EBITDA is an accounting measure that allows a greater amount of discretion as to what is and what isn’t included in the calculation. Companies are able to change the items included in their EBITDA calculation from one reporting period to the next one.
Although EBITDA is not an official financial measure, it is often being used in many finance fields when trying to assess the performance of a company. Its purpose is to make it possible to compare the profitability between different firms by neglecting the effects of interest payments from different forms of financing, collections of assets, political jurisdictions, and different takeover histories.
Types of EBITDA
Earnings before interest, taxes, depreciation and amortization can result in two forms: negative and positive.
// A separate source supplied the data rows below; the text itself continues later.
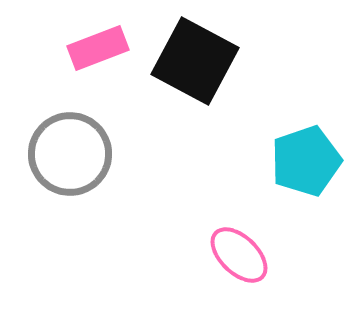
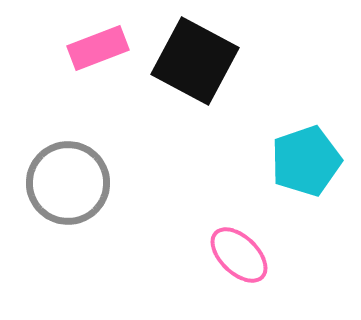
gray circle: moved 2 px left, 29 px down
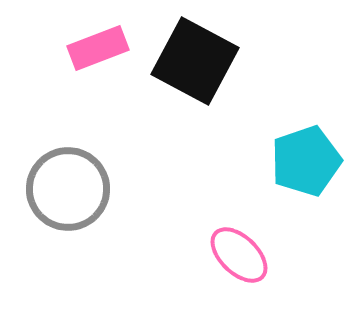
gray circle: moved 6 px down
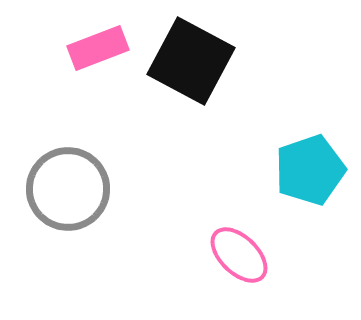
black square: moved 4 px left
cyan pentagon: moved 4 px right, 9 px down
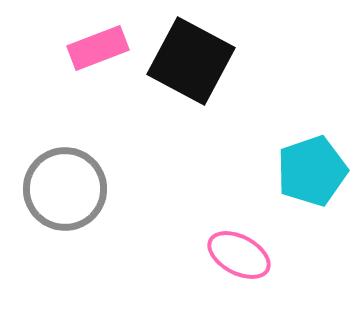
cyan pentagon: moved 2 px right, 1 px down
gray circle: moved 3 px left
pink ellipse: rotated 16 degrees counterclockwise
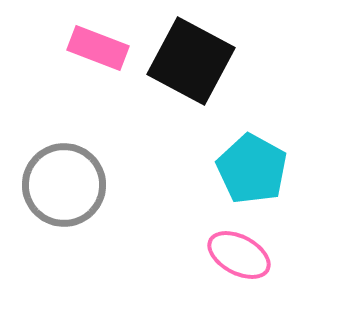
pink rectangle: rotated 42 degrees clockwise
cyan pentagon: moved 60 px left, 2 px up; rotated 24 degrees counterclockwise
gray circle: moved 1 px left, 4 px up
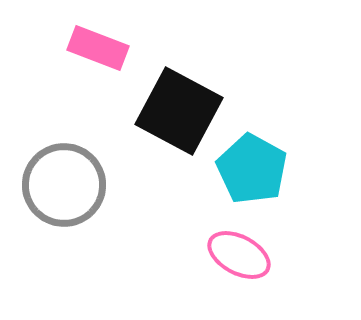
black square: moved 12 px left, 50 px down
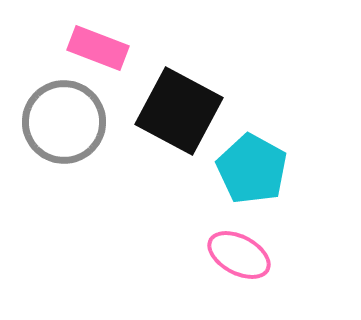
gray circle: moved 63 px up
- Negative EBITDA shows that a business has some fundamental problems with profitability and cash flow.
- Positive EBITDA doesn’t necessarily mean that business generates cash, because there may be other expenses not included in the EBITDA but drowning money from the company, such as working capital, capital expenditures, taxes and interest.
Use of EBITDA
There are two most common metrics in which EBITDA is widely used and they are related to loan covenants:
- Leverage – it measures the amount of debt in relation to the EBITDA
- Interest coverage – it measures the ability of a company to generate profit in order to cover interest payments.
Disadvantages of EBITDA
EBITDA is not suitable to be used as a single measure of earnings or cash flow. When looked at EBITDA individually, it can provide an incomplete and dangerous image of financial health. There are at least four reasons not to rely on EBITDA completely:
- It’s not a substitute for cash flow – as mentioned before, there are some real expenses that are not calculated in the EBITDA formula, like taxes and interests. This means that the amount of money that EBITDA shows is almost never realistic.
- It skews interest coverage – EBITDA can make company give an impression of having more money to make interest payments.
- It ignores quality of earnings – there is no universal standard for EBITDA starting figures, so the amount it represents for different companies may vary a lot.
- It makes companies look cheaper than they really are – this reflects on the company’s stock price, among other things.